▶ Page-level text extractions:
══════════
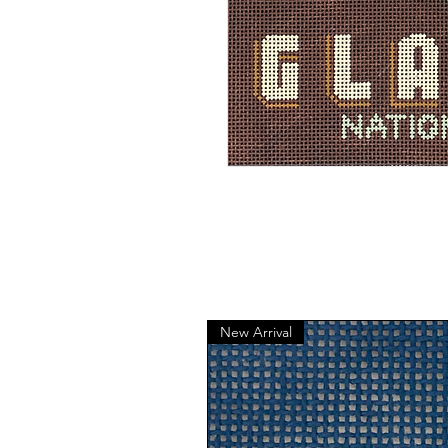
New Arrival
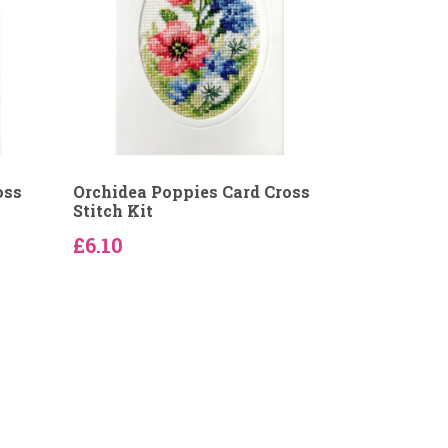
oss
Orchidea Poppies Card Cross
Stitch Kit
£6.10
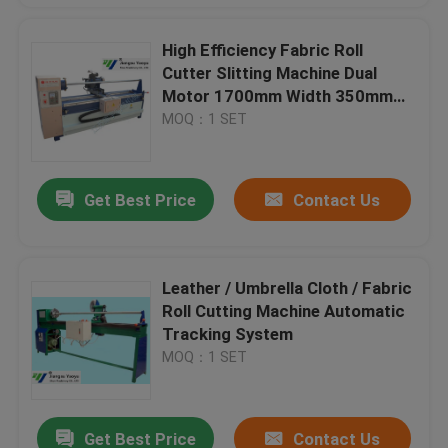
High Efficiency Fabric Roll
Cutter Slitting Machine Dual
Motor 1700mm Width 350mm
blade
MOQ：1 SET
Get Best Price
Contact Us
Leather / Umbrella Cloth / Fabric
Roll Cutting Machine Automatic
Tracking System
MOQ：1 SET
Get Best Price
Contact Us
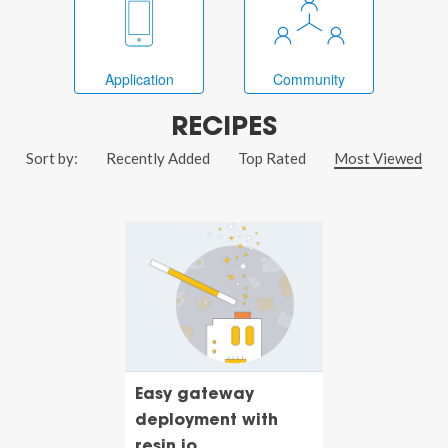
Application
Community
RECIPES
Sort by:
Recently Added
Top Rated
Most Viewed
Easy gateway
deployment with
resin.io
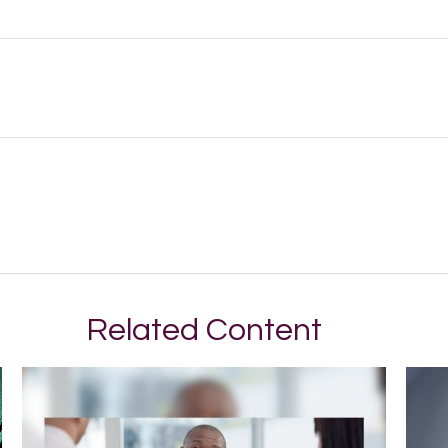
Related Content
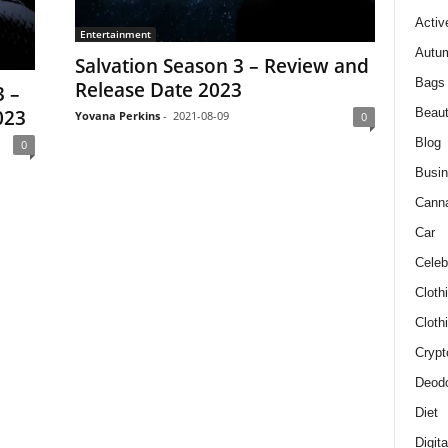
Activ
Entertainment
Autum
Salvation Season 3 – Review and
Bags
Release Date 2023
 –
Beau
023
Yovana Perkins
-
2021-08-09
0
Blog
0
Busi
Cann
Car
Celeb
Cloth
Cloth
Crypt
Deodo
Diet
Digit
══════════
▶ PROBLEM STATEMENT: Hand back the records above exactly, leaving out every picture.

▶ REPLY TO THE TASK:
New Arrival
oss
Orchidea Poppies Card Cross
Stitch Kit
£6.10
High Efficiency Fabric Roll
Cutter Slitting Machine Dual
Motor 1700mm Width 350mm
blade
MOQ：1 SET
Get Best Price
Contact Us
Leather / Umbrella Cloth / Fabric
Roll Cutting Machine Automatic
Tracking System
MOQ：1 SET
Get Best Price
Contact Us
Application
Community
RECIPES
Sort by:
Recently Added
Top Rated
Most Viewed
Easy gateway
deployment with
resin.io
Related Content
Activ
Entertainment
Autum
Salvation Season 3 – Review and
Bags
Release Date 2023
 –
Beau
023
Yovana Perkins
-
2021-08-09
0
Blog
0
Busi
Cann
Car
Celeb
Cloth
Cloth
Crypt
Deodo
Diet
Digit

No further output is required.